LeastNUMANodes ScoringStrategy for NodeResourceTopologyMatch plugin

LeastNUMANodes ScoringStrategy for NodeResourceTopologyMatch plugin #

Summary #

This document describes behaviour of a new ScoringStrategy LeastNUMANodes for NodeResourceTopologyMatch plugin that scores nodes based on how many NUMA nodes are required to run a given pod.

Motivation #

Consuming resources from multiple NUMA nodes can cause significant performance degradation in latency-critical execution and high-throughput applications. Topology Manager assigns resources from least amount of NUMA nodes but the scheduler is unaware of different NUMA topologies. The best case scenario would be to schedule pod on the node that can satisfy resource requirements from least amount of NUMA nodes to minimize latency.

Goals #

  • Make better scheduling decisions that take NUMA topology into consideration.

Non-Goals #

  • Change the PodSpec to allow requesting a maximum amount of NUMA nodes required to satisfy resource requirements.

Proposal #

A new ScoringStrategy LeastNUMANodes would check how many NUMA nodes are required to run a given pod. It will use CRD to get available resources on the worker nodes and identify which topology policy is enabled, the same as other ScoringStrategies.

For now available ScoringStrategies are running only for single-numa-node TopologyManager policy. LeastNUMANodes strategy can score nodes running all TopologyManager policies.

Kubernetes v1.26 introduced TopologyManagerPolicyOptions that allows to control TopologyManager behaviour. New option prefer-closest-numa-nodes will favor sets of NUMA nodes with shorter distance between them when making admission decisions. LeastNUMANodes ScoringStrategy will also take distance between topology zones into consideration and favor nodes with the smallest average distance between zones. Distances between topology zones are exposed as Costs field in NRT CRD. This behaviour will be enabled by default, since the CRD doesn’t expose TopologyManagerPolicyOptions, those are planned to be included in the next version of NRT CRD. When TopologyManagerPolicyOptions will be accessible in scheduler average distance between zones will be calculated only for worker nodes where prefer-closest-numa-nodes option is enabled.
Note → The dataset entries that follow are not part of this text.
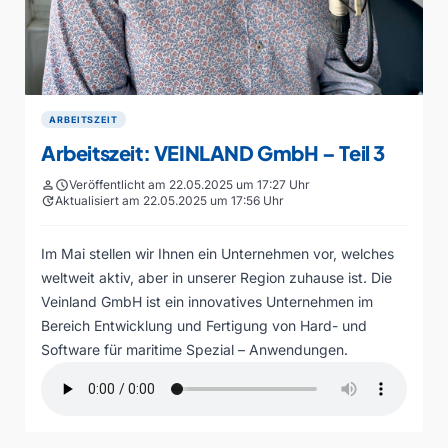
ARBEITSZEIT
Arbeitszeit: VEINLAND GmbH – Teil 3
person
schedule
Veröffentlicht am 22.05.2025 um 17:27 Uhr
update
Aktualisiert am 22.05.2025 um 17:56 Uhr
Im Mai stellen wir Ihnen ein Unternehmen vor, welches
weltweit aktiv, aber in unserer Region zuhause ist. Die
Veinland GmbH ist ein innovatives Unternehmen im
Bereich Entwicklung und Fertigung von Hard- und
Software für maritime Spezial – Anwendungen.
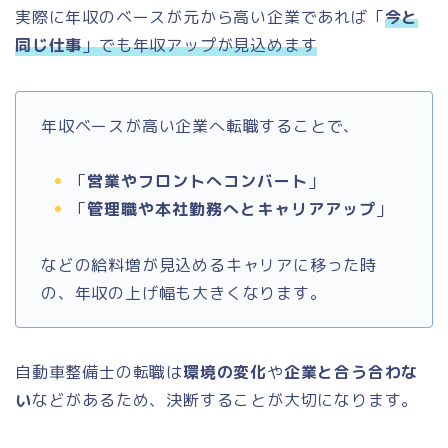
実際に年収のベースが元から高い企業であれば「
今と
同じ仕事
」でも年収アップが見込めます
年収ベースが高い企業へ転職することで、
「
営業やフロントへコンバート
」
「
管理職や本社勤務へとキャリアアップ
」
などの給料増が見込めるキャリアに移った時
の、年収の上げ幅も大きくなります。
自動車整備士の転職は
環境の変化
や
企業と合う合わな
い
などがあるため、決断することが大切になります。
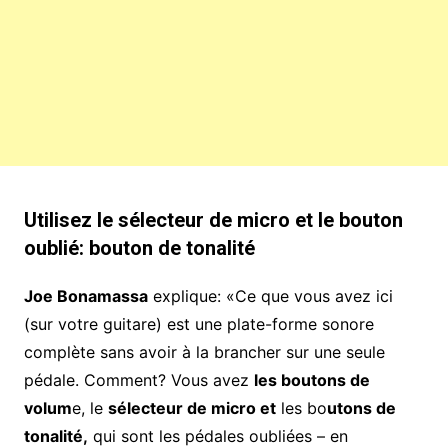
Utilisez le sélecteur de micro et le bouton
oublié: bouton de tonalité
Joe Bonamassa
explique: «Ce que vous avez ici
(sur votre guitare) est une plate-forme sonore
complète sans avoir à la brancher sur une seule
pédale. Comment? Vous avez
les boutons de
volum
e, le
sélecteur de micro et
les bo
utons de
tonalité,
qui sont les pédales oubliées – en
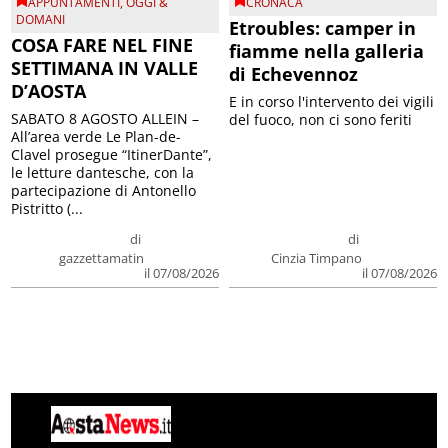
APPUNTAMENTI
,
OGGI &
CRONACA
DOMANI
Etroubles: camper in
COSA FARE NEL FINE
fiamme nella galleria
SETTIMANA IN VALLE
di Echevennoz
D’AOSTA
E in corso l'intervento dei vigili
SABATO 8 AGOSTO ALLEIN –
del fuoco, non ci sono feriti
All’area verde Le Plan-de-
Clavel prosegue “ItinerDante”,
le letture dantesche, con la
partecipazione di Antonello
Pistritto (...
di
di
gazzettamatin
Cinzia Timpano
il 07/08/2026
il 07/08/2026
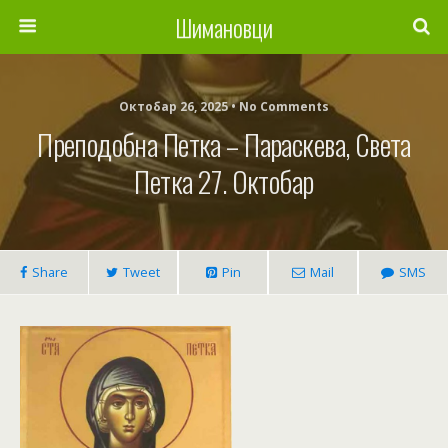
Шимановци
Октобар 26, 2025 • No Comments
Преподобна Петка – Параскева, Света
Петка 27. Октобар
Share
Tweet
Pin
Mail
SMS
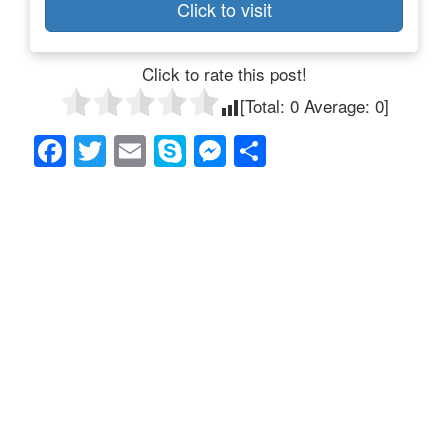
Click to visit
Click to rate this post!
[Total:
0
Average:
0
]
F
T
E
S
M
共
a
wi
m
ky
e
有
c
tt
ail
p
ss
e
er
e
e
b
n
o
g
o
er
k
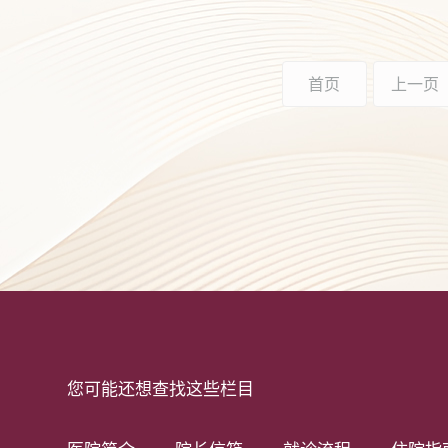
首页
上一页
您可能还想查找这些栏目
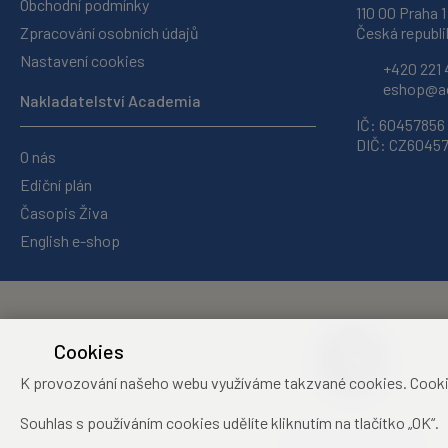
Obchodní podmínky
110 00 Praha 1
Zpracování osobních údajů
Česká republi
Nastavení cookies
+420 221 
eshop@ac
Nakladatelství Academia
IČ: 60457856
DIČ: CZ6045
O nás
Ediční plán
Časopis Živa
English e-shop
Cookies
K provozování našeho webu využíváme takzvané cookies. Cookies 
Souhlas s používáním cookies udělíte kliknutím na tlačítko „OK“.
Středisko společných
činností Akademie věd ČR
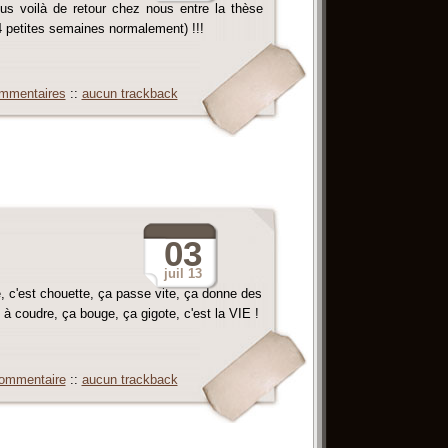
us voilà de retour chez nous entre la thèse
4 petites semaines normalement) !!!
mmentaires
::
aucun trackback
03
juil
13
, c'est chouette, ça passe vite, ça donne des
e à coudre, ça bouge, ça gigote, c'est la VIE !
ommentaire
::
aucun trackback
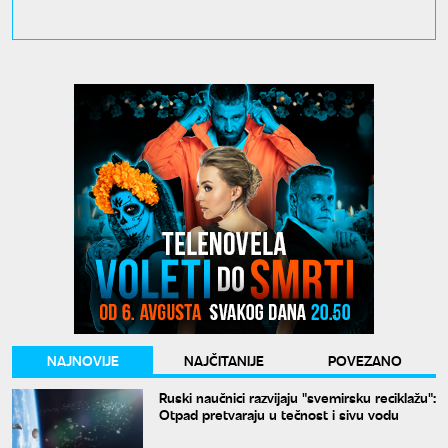
NAJNOVIJE
NAJČITANIJE
POVEZANO
Ruski naučnici razvijaju "svemirsku reciklažu":
Otpad pretvaraju u tečnost i sivu vodu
ScoringStrategy implementation details #

Since topology of the node is stored in the CR, kube-scheduler should be subscribed for updates of appropriate CRD type. Same mechanism is used by other ScoringStrategies for NodeResourceTopologyMatch plugin.

Description of calculating required NUMA nodes #

It’s important to notice the we need to mimic how Topology Manger chooses which bitmask is the most suitable if there are multiple combinations of NUMA nodes that can satisfy the request. The narrower bitmask is preffered or if the same number of bits is set then the mask with more lower-numbered bits set wins out( link).

To calculate how many NUMA nodes are required to run given container/pod the plugin will:

  • generate possible combinations starting from narrowest possible bitmask to widest
  • find minimum average distance for combinations of given length
  • the Combination function can used to generate combinations since it generate combinations from the lowest values
  • combine resources available in combination by iterating over every Resources present in every NUMA node and adding them together
  • each NUMA nodes combination will be evaluated to see if there are enough resources to satisfy POD requirements
  • the average distances between nodes will be calculated for every combination, if it equals minimum average distance, return the combination if the minimum average cannot be find, look for combination with lowest average within given mask length
  • it’s valid to request only non NUMA resources, so if pod asks only for non NUMA resources, it requires 0 NUMA nodes
  • return lowest number of required nodes and a boolean indicating if we can provide nodes mask with minimum average distance

The Topology Manager can deal with the alignment of resources in a couple of distinct scopes:

  • container
  • pod

Calculating required NUMA nodes for a pod scope is straightforward, we just need to calculate it for pod’s effective resources.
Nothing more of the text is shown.